While taking LIS 635 Media Productions, I was able to learn more about various technologies to use for promoting resources and programs at our school.  I choose to use the kiosk assignment to create a tour of the library for students. Although many of our students have been at the school for three or more years, many do not know how to locate fiction, nonfiction or everybody sections easily.  The kiosk project enabled me to create something that they would be able to use easily during their library time.  

The Elementary Battle of the Books program is a fun way to get students to read 17 books selected by school librarians in our county.  I wanted to promote the program in a fun way and using the video assignment allowed me to do that for our 4th and 5th graders. 

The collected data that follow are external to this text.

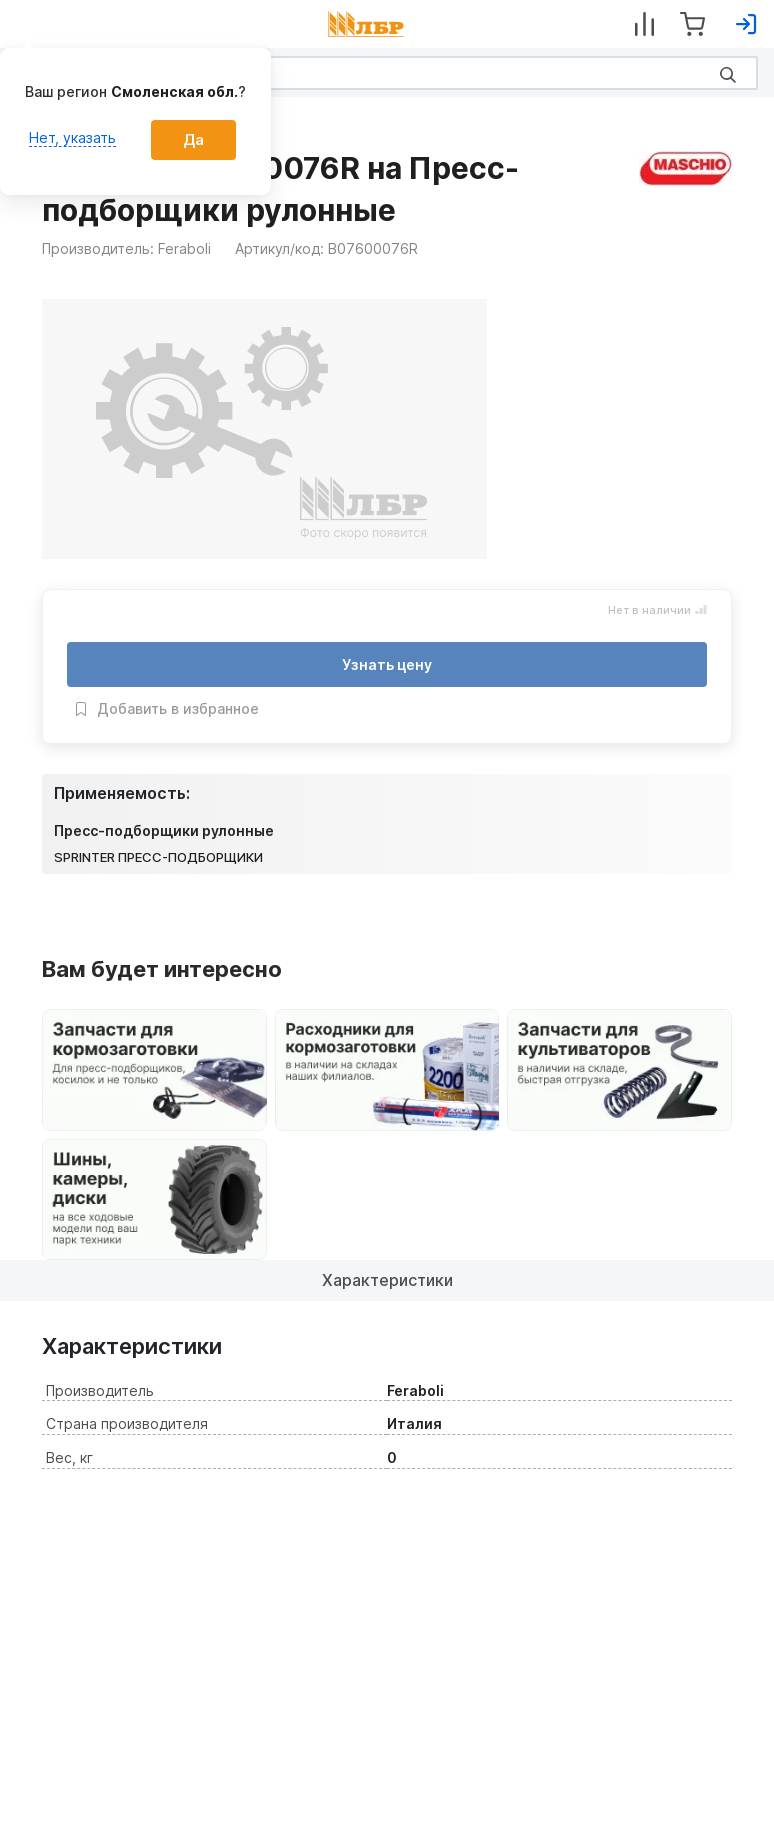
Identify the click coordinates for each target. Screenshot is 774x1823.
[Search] (387, 73)
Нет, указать (72, 137)
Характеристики (387, 1280)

Meadowlark Elementary Library Tour (ppt - may not have kiosk functionality)
Elementary Battle of the Books - Video 

SLO 7: Applies advocacy, marketing, and communication principles for entrepreneurial leadership.

While taking LIS 688 - Libraries and Literacy, we discussed the various stages that readers go through and the impact of school libraries and librarians have on early readers.  Having strong programs that support and engage multiple literacies that meet the curriculum needs is an important part of developing the overall school library program.

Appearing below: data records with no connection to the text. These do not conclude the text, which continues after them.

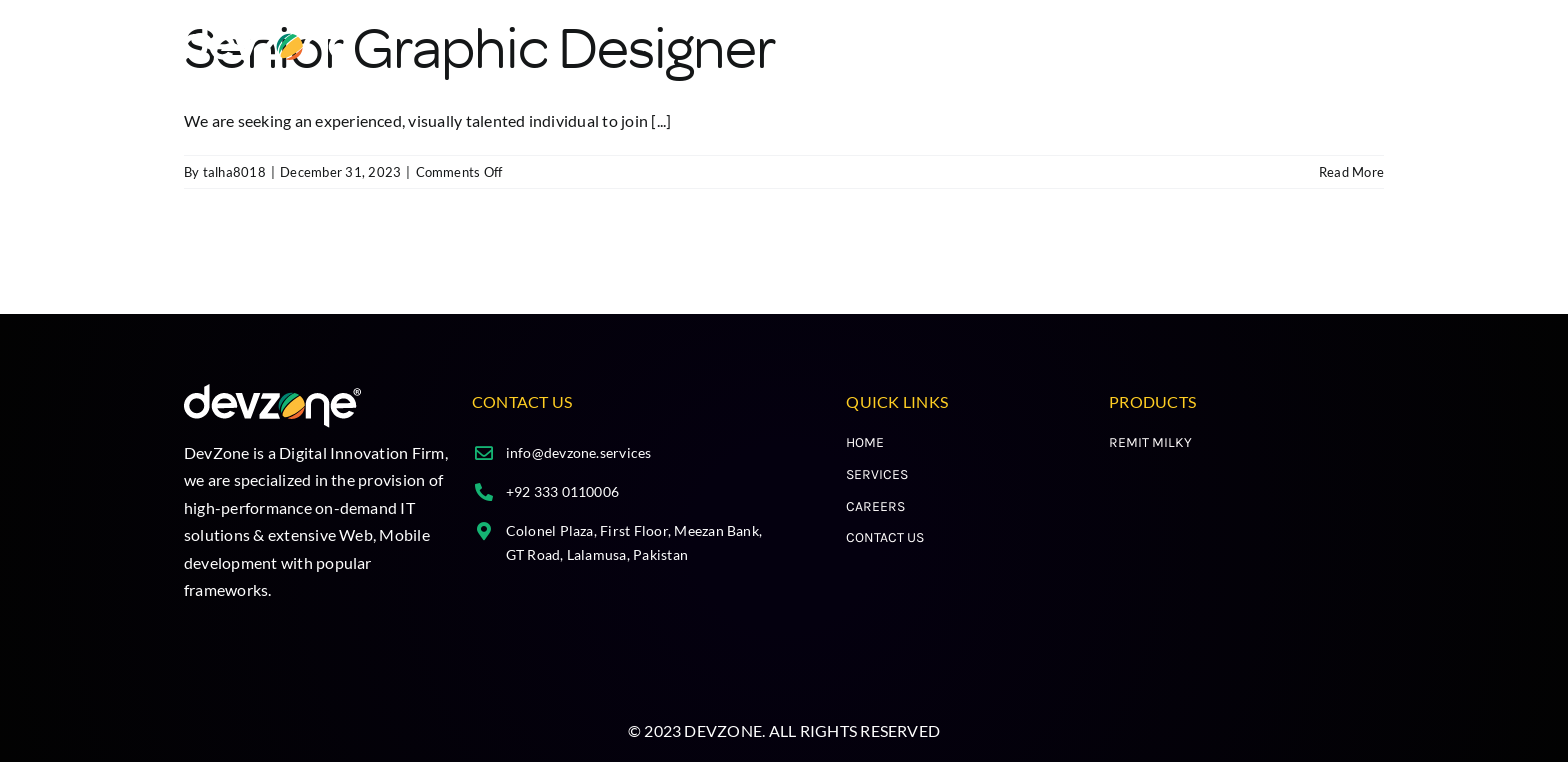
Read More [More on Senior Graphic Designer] (1351, 172)
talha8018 (234, 172)
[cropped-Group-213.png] (271, 32)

My assignment was to create a literacy event. I began searching for storytellers as I think this is a unique way to get students thinking about, not only crafting their own stories, but also about the process of writing through creativity, synthesis of ideas and other avenues of display.   This particular storyteller was also an instrument maker and offered residencies where he would come and work with older students on creating gourd maracas, flutes and drums.  The event allowed students at all grade levels to experience some sort of storytelling through Native American stories and music but especially provided a curriculum link to 4th and 5th graders studying the people and their lives in a more profound, hands-on experience.

Hawk Hurst Storytelling Event (PDF)
Flyer (website)

SLO 8: Effectively collaborates for the achievement of individual, organizational, professional, and societal goals.

During the spring of 2012, I worked with a Kindergarten teacher to produce a series of lessons using 3rd quarter content and teaching to the ES on information and technology.  The result was three lessons focused on the research methodology of the Super 3 with weather content.

Teaching Reflection & Lesson Plans (PDF)
Weather Pathfinder (PDF)
Weather Pathfinder (Website)
Collaboration Project Glog (Glogster) - this tells a bit more about our lessons, shows student project work and a video of one of my teaching sessions.
SLO 9: Promotes reading for learning, personal growth, and enjoyment. 

During the spring of 2012, I took 618 - literature for young adults. I read many books on various genres by a variety of authors to become more familiar with what teens are reading in middle and high school libraries. I was also acquainted with resources, such as VOYA and YALSA to aid in the selection of materials, as well as, the current trends in the profession. Grabbing the teen populations attention to reading more than a magazine can be a challenge for many middle and high school librarians. They need to understand their audience and find ways to engage them through a variety of clever tools. Book talks, book displays, reviews and fairs are all ways to get students wanting to find out more about books.

During this semester, I created a book talk as a way to entice
 young adult readers to read,  targeting reluctant readers both male and female. (Grades 6-10). The three books I read were focused on family life, humor and farms. I chose books that each gender would find particularly interesting and then one book that everyone would be able to appreciate and enjoy. The result was a fun video highlighting the three books in a manner that would help guide students to reading something new.